Il rettore Navarra ha convocato una conferenza stampa per illustrare nel dettaglio le modifiche statutarie ma le principali novità sono già note, e non hanno mancato di suscitare polemiche
Via libera definitivo alle modifiche allo Statuto dell’Ateneo. In serata, il Senato Accademico ha approvato il relativo provvedimento , confermando la versione già deliberata nella precedente seduta, che aveva ottenuto parere favorevole dal Consiglio di Amministrazione.
In barba alle proteste degli studenti, che in queste ultime settimane non hanno mancato di far sentire la loro voce; ai moniti dei deputati del Movimento Cinque Stelle D’Uva e Nesci, che hanno annunciato di portare all’attenzione del Miur il “caso” Messina; e ai rilevi mossi dalle associazioni di dicenti e ricercatori ANDU, CIPUR, CoNPAss e Rete29Aprile (vedi correlati); la riforma dello statuto targata Navarra ha preso definitivamente forma e contenuto.
Sarà proprio il Magnifico Rettore ad illustrare le modifiche statutarie in conferenza stampa, alla quale parteciperanno anche il Prorettore vicario, Emanuele Scribano, il Coordinatore del Collegio dei Prorettori, Giovanni Cupaiuolo, il Prorettore alla Legalità, trasparenza e processi amministrativi , Antonio Saitta, il Direttore del Dipartimento Disgesi e componente del gruppo di lavoro che ha elaborato le modifiche statutarie, Giovanni Moschella e il Direttore Generale, Francesco De Domenico.
Durante l’incontro con i giornalisti , si entrerà nel dettaglio delle modifiche, ma le principali novità sono già note. Innanzitutto, la riforma prevede la riduzione dei Dipartimenti da 21 a 12, affinché – sostengono dall’Università – tutti i Direttori possano far parte del Senato. Inserita inoltre l’elezione diretta dei componenti interni del Consiglio di Amministrazione.

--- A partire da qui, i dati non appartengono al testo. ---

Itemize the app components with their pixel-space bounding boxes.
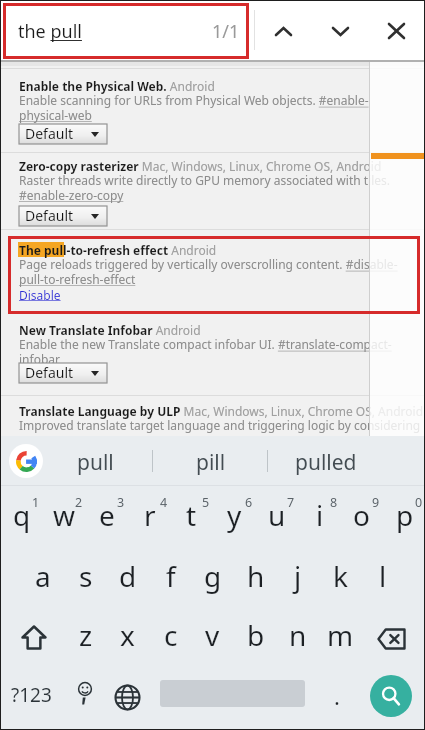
staticText: z (79, 616, 93, 654)
button[interactable]: n (276, 604, 319, 663)
button[interactable]: Default (19, 363, 107, 383)
staticText: o (353, 496, 370, 534)
button[interactable]: w (43, 486, 86, 542)
staticText: Zero-copy rasterizer Mac, Windows, Linux… (19, 158, 391, 204)
button[interactable]: Zero-copy rasterizer Mac, Windows, Linux… (0, 158, 425, 204)
staticText: g (204, 557, 222, 595)
button[interactable]: Close find in page (373, 0, 419, 62)
button[interactable]: Search (359, 660, 425, 730)
button[interactable]: Default (19, 206, 107, 226)
button[interactable]: Translate Language by ULP Mac, Windows, … (0, 403, 425, 434)
staticText: l (379, 557, 387, 595)
button[interactable]: Shift (0, 604, 66, 663)
button[interactable]: c (149, 604, 192, 663)
staticText: v (205, 616, 220, 654)
button[interactable]: i (298, 486, 341, 542)
staticText: 1 (32, 494, 40, 511)
staticText: pill (196, 448, 226, 477)
staticText: 8 (330, 494, 338, 511)
staticText: f (166, 557, 176, 595)
button[interactable]: z (64, 604, 107, 663)
staticText: 6 (245, 494, 253, 511)
staticText: h (247, 557, 265, 595)
staticText: a (35, 557, 51, 595)
button[interactable]: j (276, 545, 319, 604)
button[interactable]: Google search (9, 436, 43, 486)
staticText: c (164, 616, 178, 654)
staticText: ?123 (11, 682, 52, 708)
button[interactable]: v (191, 604, 234, 663)
button[interactable]: e (85, 486, 128, 542)
staticText: pulled (295, 448, 357, 477)
staticText: s (79, 557, 93, 595)
button[interactable]: h (234, 545, 277, 604)
staticText: j (294, 557, 302, 595)
staticText: 4 (160, 494, 168, 511)
button[interactable]: . (317, 660, 359, 730)
button[interactable]: pull (38, 436, 153, 486)
button[interactable]: ?123 (0, 660, 64, 730)
staticText: m (327, 616, 354, 654)
staticText: 3 (117, 494, 125, 511)
button[interactable]: t (170, 486, 213, 542)
staticText: u (268, 496, 286, 534)
button[interactable]: x (106, 604, 149, 663)
staticText: r (144, 496, 156, 534)
button[interactable]: Change keyboard language (106, 660, 148, 730)
button[interactable]: Emoji (64, 660, 106, 730)
button[interactable]: Space (148, 660, 317, 730)
button[interactable]: d (106, 545, 149, 604)
staticText: d (119, 557, 137, 595)
staticText: The pull-to-refresh effect Android Page … (19, 242, 398, 288)
button[interactable]: Next match (317, 0, 363, 62)
button[interactable]: Default (19, 124, 107, 144)
button[interactable]: Enable the Physical Web. Android Enable … (0, 78, 425, 124)
staticText: the pull (18, 19, 82, 44)
staticText: Default (25, 124, 91, 143)
staticText: pull (77, 448, 114, 477)
button[interactable]: q (0, 486, 43, 542)
staticText: Default (25, 363, 91, 382)
button[interactable]: y (213, 486, 256, 542)
staticText: New Translate Infobar Android Enable the… (19, 322, 392, 368)
button[interactable]: pill (153, 436, 268, 486)
button[interactable]: g (191, 545, 234, 604)
staticText: Default (25, 206, 91, 225)
staticText: 2 (75, 494, 83, 511)
staticText: i (316, 496, 324, 534)
staticText: q (13, 496, 31, 534)
staticText: w (53, 496, 76, 534)
button[interactable]: k (319, 545, 362, 604)
button[interactable]: m (319, 604, 362, 663)
button[interactable]: pulled (268, 436, 383, 486)
staticText: 0 (415, 494, 423, 511)
button[interactable]: u (255, 486, 298, 542)
staticText: n (289, 616, 307, 654)
staticText: Enable the Physical Web. Android Enable … (19, 78, 369, 124)
button[interactable]: Backspace (359, 604, 425, 663)
button[interactable]: the pull (6, 6, 244, 53)
button[interactable]: r (128, 486, 171, 542)
staticText: 9 (372, 494, 380, 511)
button[interactable]: b (234, 604, 277, 663)
button[interactable]: o (340, 486, 383, 542)
button[interactable]: p (383, 486, 425, 542)
button[interactable]: s (64, 545, 107, 604)
staticText: p (396, 496, 414, 534)
staticText: 7 (287, 494, 295, 511)
staticText: Translate Language by ULP Mac, Windows, … (19, 403, 424, 434)
staticText: y (227, 496, 242, 534)
staticText: x (120, 616, 135, 654)
button[interactable]: The pull-to-refresh effect Android Page … (0, 242, 425, 288)
staticText: k (333, 557, 348, 595)
button[interactable]: Previous match (260, 0, 306, 62)
staticText: b (247, 616, 265, 654)
staticText: . (334, 681, 340, 711)
staticText: t (186, 496, 197, 534)
button[interactable]: a (21, 545, 64, 604)
staticText: 5 (202, 494, 210, 511)
button[interactable]: New Translate Infobar Android Enable the… (0, 322, 425, 368)
button[interactable]: l (361, 545, 404, 604)
staticText: Disable (19, 287, 61, 303)
button[interactable]: f (149, 545, 192, 604)
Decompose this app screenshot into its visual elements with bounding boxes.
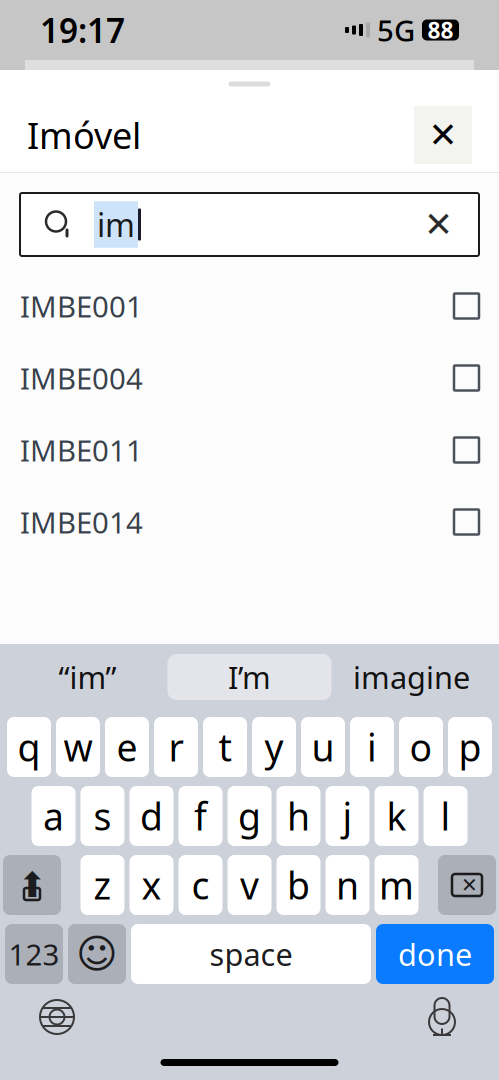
button[interactable]: k — [374, 786, 418, 846]
staticText: g — [238, 791, 261, 841]
button[interactable]: w — [56, 717, 100, 777]
staticText: b — [287, 860, 310, 910]
staticText: w — [64, 722, 92, 772]
button[interactable]: I’m — [168, 654, 332, 700]
button[interactable]: Ditado — [417, 992, 467, 1042]
staticText: ☺ — [76, 931, 118, 977]
button[interactable]: a — [32, 786, 76, 846]
button[interactable]: Apagar — [438, 855, 496, 915]
staticText: f — [194, 791, 207, 841]
staticText: t — [218, 722, 232, 772]
button[interactable]: 123 — [5, 924, 63, 984]
staticText: I’m — [228, 657, 271, 697]
staticText: y — [264, 722, 284, 772]
staticText: a — [43, 791, 64, 841]
button[interactable]: IMBE014 — [0, 486, 499, 558]
button[interactable]: IMBE011 — [0, 414, 499, 486]
button[interactable]: u — [301, 717, 345, 777]
button[interactable]: x — [130, 855, 174, 915]
button[interactable]: i — [350, 717, 394, 777]
button[interactable]: r — [154, 717, 198, 777]
button[interactable]: f — [178, 786, 222, 846]
staticText: i — [367, 722, 377, 772]
staticText: ✕ — [424, 205, 453, 244]
staticText: u — [312, 722, 334, 772]
staticText: z — [94, 860, 112, 910]
button[interactable]: Fechar — [414, 106, 472, 164]
staticText: ✕ — [461, 874, 478, 896]
staticText: im — [97, 203, 135, 246]
staticText: q — [18, 722, 40, 772]
button[interactable]: t — [203, 717, 247, 777]
button[interactable]: Campo de busca — [0, 173, 499, 270]
staticText: k — [386, 791, 406, 841]
button[interactable]: d — [130, 786, 174, 846]
staticText: Imóvel — [27, 111, 141, 159]
button[interactable]: p — [448, 717, 492, 777]
button[interactable]: IMBE004 — [0, 342, 499, 414]
staticText: space — [210, 934, 292, 974]
button[interactable]: “im” — [8, 654, 168, 700]
button[interactable]: imagine — [332, 654, 492, 700]
staticText: 88 — [428, 15, 454, 45]
button[interactable]: l — [424, 786, 468, 846]
staticText: IMBE014 — [20, 502, 143, 542]
staticText: done — [398, 934, 472, 974]
staticText: 19:17 — [40, 8, 125, 52]
button[interactable]: IMBE001 — [0, 270, 499, 342]
button[interactable]: Alterar idioma — [32, 992, 82, 1042]
staticText: o — [410, 722, 432, 772]
staticText: h — [287, 791, 310, 841]
button[interactable]: e — [105, 717, 149, 777]
button[interactable]: Emoji — [68, 924, 126, 984]
staticText: 123 — [8, 934, 60, 974]
staticText: l — [440, 791, 450, 841]
staticText: j — [342, 791, 352, 841]
button[interactable]: space — [131, 924, 371, 984]
button[interactable]: Shift — [3, 855, 61, 915]
staticText: r — [168, 722, 184, 772]
button[interactable]: j — [326, 786, 370, 846]
button[interactable]: y — [252, 717, 296, 777]
staticText: IMBE001 — [20, 286, 143, 326]
button[interactable]: h — [276, 786, 320, 846]
button[interactable]: done — [376, 924, 494, 984]
staticText: imagine — [353, 657, 470, 697]
button[interactable]: q — [7, 717, 51, 777]
staticText: IMBE011 — [20, 430, 143, 470]
staticText: s — [94, 791, 112, 841]
staticText: IMBE004 — [20, 358, 143, 398]
staticText: d — [140, 791, 163, 841]
button[interactable]: z — [80, 855, 124, 915]
staticText: ⬆ — [18, 865, 46, 905]
staticText: e — [116, 722, 138, 772]
button[interactable]: c — [178, 855, 222, 915]
staticText: m — [379, 860, 414, 910]
staticText: v — [240, 860, 259, 910]
button[interactable]: o — [399, 717, 443, 777]
button[interactable]: b — [276, 855, 320, 915]
button[interactable]: m — [374, 855, 418, 915]
button[interactable]: s — [80, 786, 124, 846]
staticText: n — [336, 860, 359, 910]
staticText: c — [192, 860, 210, 910]
staticText: p — [458, 722, 482, 772]
button[interactable]: v — [228, 855, 272, 915]
staticText: ✕ — [428, 115, 458, 155]
button[interactable]: n — [326, 855, 370, 915]
staticText: 5G — [377, 10, 415, 50]
staticText: x — [142, 860, 162, 910]
staticText: “im” — [58, 657, 116, 697]
button[interactable]: g — [228, 786, 272, 846]
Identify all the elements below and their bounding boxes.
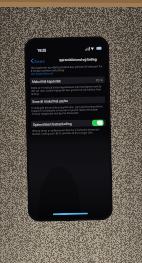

Tra le modifiche c’è anche l’ autoriduzione del mandato del Senato Accademico – da 4 a 3 anni – che rimarrà in carica sino al 30 settembre 2015 (ad eccezione dei rappresentanti degli studenti e del personale tecnico-amministrativo che rimarranno in carica fino alla scadenza naturale del mandato), proprio – sottolineano dall’Ateneo – per consentire l’avvio della riforma.
Per l’elezione del Rettore e dei direttori di Dipartimento è stata stabilita l’estensione del diritto di voto a tutti gli studenti, i dottorandi, gli assegnisti e gli specializzandi (e non più solo ai loro rappresentanti), con voto conteggiato nella misura del 30% del numero complessivo dei rappresentanti delle suddette categorie in Senato Accademico, Consiglio di Amministrazione e nei Consigli di Dipartimento. È stata, quindi, incrementata la percentuale prevista una prima bozza, pari al 15%. Questo non è bastato però a placare le ire degli studenti, che tra l’altro auspicavano un faccia a faccia a faccia con il rettore Navarra prima dell’ok definitivo alla Riforma .
La nuova versione dello Statuto d’Ateneo aumenta dal 20 al 25% anche la percentuale del “peso” del voto del personale tecnico-amministrativo. Per ciò che concerne la composizione del Senato Accademico, è stata prevista la costituzione di tre macro-aree scientifico-disciplinari (Scienze, Scienze della vita e Scienze economico-giuridico-umanistiche), per determinare la rappresentanza dei professori e dei ricercatori.
Dopo l’ultimo e decisivo passaggio in Senato accademico, la riforma è pronta a volare a Roma per al definitivo controllo ministeriale. E qui potrebbe incrociare il proprio destino che le interrogazioni parlamentari promesse dai parlamentari grillini D’Uva e Nesci.